Capital city housing markets have generally reported higher home prices in April, although growth rates have eased compared to March. 

Easing housing markets reflect the usual dampening effects of the lengthy April holiday month, although higher interest rates and increased uncertainty about the economic outlook have weighed on affordability and confidence.

Robust annual home price growth, however, continues for most capitals with Perth, Darwin, Brisbane, and Adelaide still reporting boomtime results.
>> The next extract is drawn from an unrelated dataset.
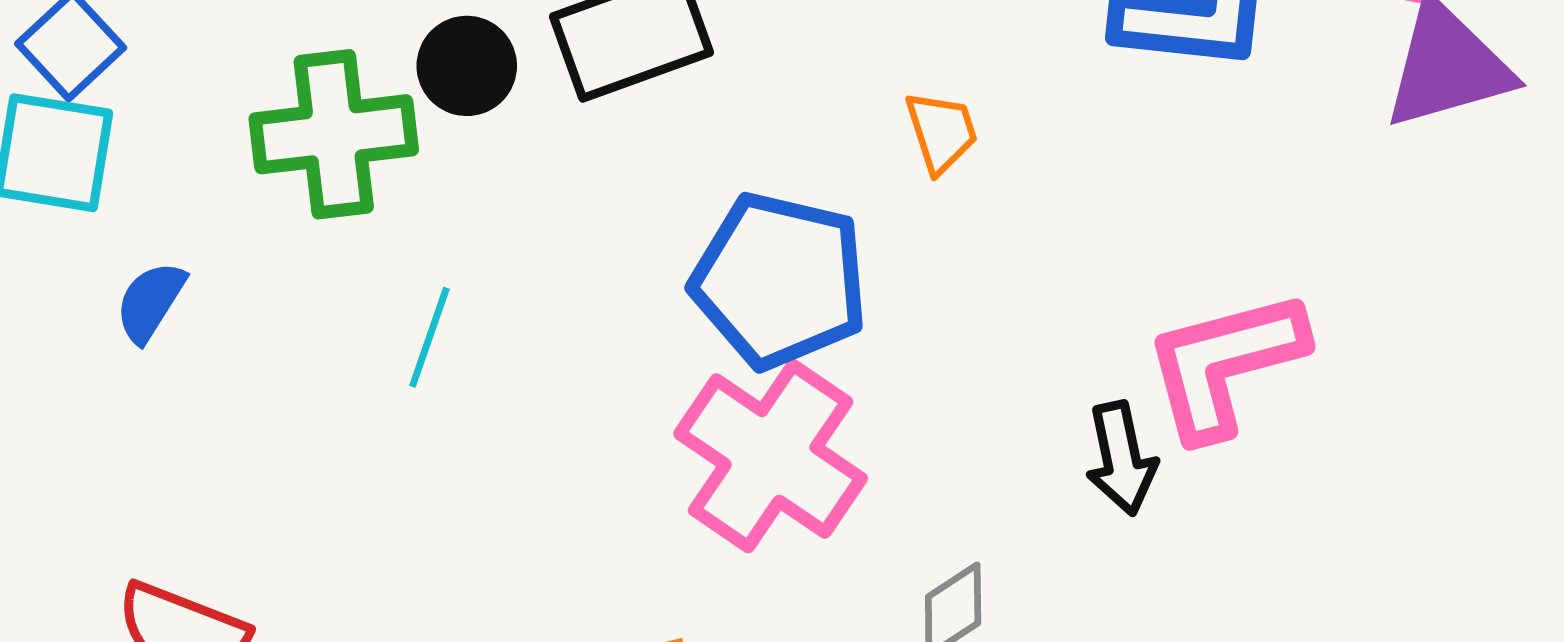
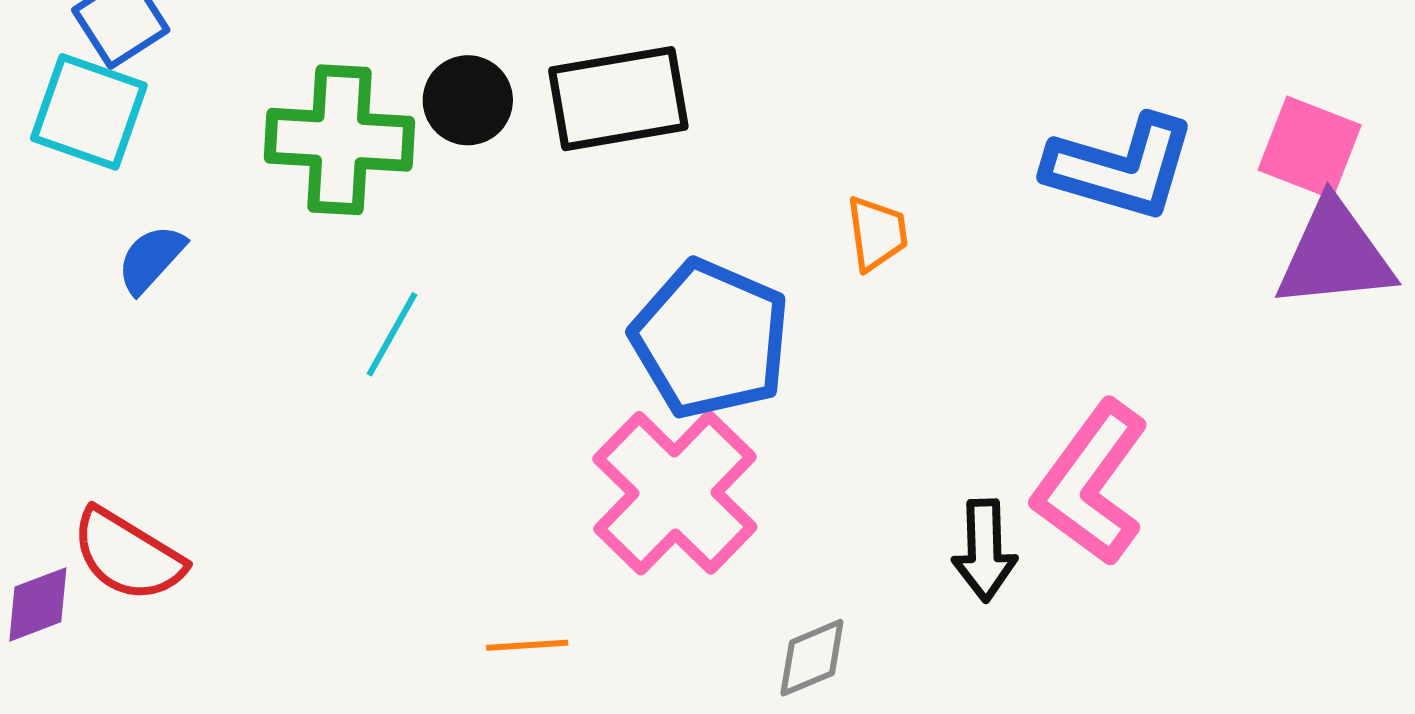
pink L-shape: (1225, 364) -> (1091, 483), turned -49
Although 2026 is still set to see home price growth generally in most capitals, the rising spectre of further interest rate increases and elevated uncertainty over the outlook for inflation and the economy will continue to dampen affordability and confidence. 

Brisbane, Adelaide, Perth and Darwin, however, are again set to lead capital city outcomes for both houses and units, but are unlikely to match the extraordinary 2025 results.

Brisbane, Perth and Adelaide continue to record higher median house prices than Melbourne, with Perth now closing in fast on Brisbane and set to lead all but Sydney.

Underlying drivers will continue to support overall housing market activity, although the outlook for RBA interest rates is more problematic, with inflation set to accelerate and economic activity to decline as a consequence of the recent sharp increase in oil prices.

The economy, however, remains strong, with a steady, still-low jobless rate, falling unemployment, continued robust job growth, and a high participation rate.

Housing demand continues to outpace a low and diminishing housing supply, and although high post-COVID migration levels have recently eased, numbers remain strong and will add to chronic housing undersupply, supporting high rents and low vacancy rates generally in capital city rental markets. 

Following a period of easing in rental growth, the latest data continue to show extraordinarily low home rental vacancy rates and clear signs that rents are on the rise again.

High rents and higher prices continue to provide clear incentives for first-home buyers and investors chasing solid investment returns. 

Ongoing government initiatives to support first-home buyers will increase demand and place further upward pressure on prices.

Capital city housing markets generally recorded higher house and unit prices over 2023, 2024 and surged over 2025, fuelled by rising buyer and seller confidence through sharp cuts to interest rates.

Although 2026 is again likely to see higher home prices, significant uncertainty has recently emerged about the near-term outlook for already-high interest rates and economic activity, which will generally dampen buyer and seller confidence.

Early signs are emerging in the recent weakening of home auction market clearance rates, particularly in Sydney and Melbourne.